In Lebanon, public art and culture events are regularly disrupted and reconfigured by the presence of Westerners – both tourists and residents – who insist that their gaze be accommodated and mediated through a language their ears can comprehend. By way of example, I recently found myself inadvertently trailed by an Italian filmmaker keen to examine the Beiruti ‘scene’. I first saw him at an alternative cinema space, for the screening of a Lebanese film. He requested that the Q&A be carried out in English or French, interrupting the Lebanese filmmaker’s Arabic commentary. I later ran into him once again at a ‘toxic tour’ of a landfill, organized by a local museum and advertised as an Arabic language event, where he yet again asked that his ignorance of the native language be catered to, his assumption being that all of the Arabs present should be comfortable enough in English for the change not to inconvenience anyone. The absurdity of asking Lebanese art and cultural practitioners to exile Arabic from such spaces seemed to escape the Italian filmmaker, as it does many other Western patrons like him in Lebanon. What is it that allows the Western tourist in, or temporary resident of, a city like Beirut to feel entitled enough to request that a foreign language communicate a Lebanese cultural or artistic experience? I can’t imagine myself walking into a gallery in Rome and unabashedly demanding that a curatorial tour be run in English. The idea wouldn’t just strike me as rude, but farcical, as it surely would the rest of the audience.

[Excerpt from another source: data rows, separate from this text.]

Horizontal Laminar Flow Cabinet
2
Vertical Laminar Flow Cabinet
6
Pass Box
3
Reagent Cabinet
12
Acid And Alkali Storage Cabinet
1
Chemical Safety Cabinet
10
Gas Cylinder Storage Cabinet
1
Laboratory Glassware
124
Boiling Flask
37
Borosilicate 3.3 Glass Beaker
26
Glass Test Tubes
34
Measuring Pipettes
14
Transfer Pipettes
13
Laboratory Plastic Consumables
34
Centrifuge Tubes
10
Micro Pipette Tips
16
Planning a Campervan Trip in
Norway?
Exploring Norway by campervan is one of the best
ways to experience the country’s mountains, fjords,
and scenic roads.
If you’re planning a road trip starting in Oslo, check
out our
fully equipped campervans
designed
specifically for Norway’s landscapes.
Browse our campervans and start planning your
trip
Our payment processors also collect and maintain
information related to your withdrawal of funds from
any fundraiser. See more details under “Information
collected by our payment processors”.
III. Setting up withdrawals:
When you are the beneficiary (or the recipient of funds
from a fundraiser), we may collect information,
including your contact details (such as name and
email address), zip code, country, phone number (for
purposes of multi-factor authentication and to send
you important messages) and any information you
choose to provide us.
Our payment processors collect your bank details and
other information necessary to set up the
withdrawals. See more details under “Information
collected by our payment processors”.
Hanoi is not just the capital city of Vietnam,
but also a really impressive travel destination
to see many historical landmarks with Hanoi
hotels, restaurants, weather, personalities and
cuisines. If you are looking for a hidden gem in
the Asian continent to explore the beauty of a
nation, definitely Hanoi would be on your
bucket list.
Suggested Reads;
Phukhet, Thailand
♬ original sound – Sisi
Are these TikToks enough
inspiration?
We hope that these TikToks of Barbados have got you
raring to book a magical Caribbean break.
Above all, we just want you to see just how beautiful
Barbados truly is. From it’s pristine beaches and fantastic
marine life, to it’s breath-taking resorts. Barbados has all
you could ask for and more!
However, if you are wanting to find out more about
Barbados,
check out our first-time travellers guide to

Why is it that, in Lebanon, we are not only expected to be capable of speaking English, but of regularly employing it in our local context at the expense of our native tongue? When did English become not only a neutral but a national language, free of the colonial baggage burdening French and believed to be more accessible than Arabic? What does this tell us about the classism plaguing our art and culture scene, that we not only assume, but reluctantly acknowledge that the types of local patrons it draws will most likely be more comfortable in English (and to an increasingly lesser degree French)? What does this tell us about the less conspicuous demands made of the postcolonial subject, who is made to feel that her subjectivity counts for nothing if it’s not seen, acknowledged, and consumed by a Western outside? He didn’t ask, the Italian filmmaker, he reminded – reminded us to speak in English, the way someone might remind you to pick up milk from the grocery store. Don’t forget your true audience. Don’t forget who you’re doing this for. Your local doesn’t matter. Your local doesn’t exist. You are a performance for an elsewhere.

***

What happens to the Lebanese subject when she’s taught that educated means fluent in a Western tongue, knowledgeable means well-traveled in Europe and/or America, cultured means caught up on Western cinema and literature? I won the US history award in high school. I’d never been to America. No one asked if I knew the history of the Arab world. No one taught me the history of the Arab world. What happens when we can only communicate ourselves in the language of our oppressors? We forget that we are still a minority. We forget that there are other ways to live and speak and think. We forget how to speak to the audience we’ve objectified, the local subjects we’ve petrified into relics of the bygone, stripping them of their dynamism in order to translate and commodify them for the West. And, when we generously remember and decide to turn our mouths towards this audience, we do it in an Arabic we have invented ­– an unfamiliar language in the guise of a familiar one, marinated so heavily in the flavors of other tongues that its original taste is hard to pick up. Our Arabic is always in translation, synthetically parochial, unable to detach from the other languages that dominate it. This is the violence of language. This is the tragic character of postcolonial elites. How do we decolonize our tongues?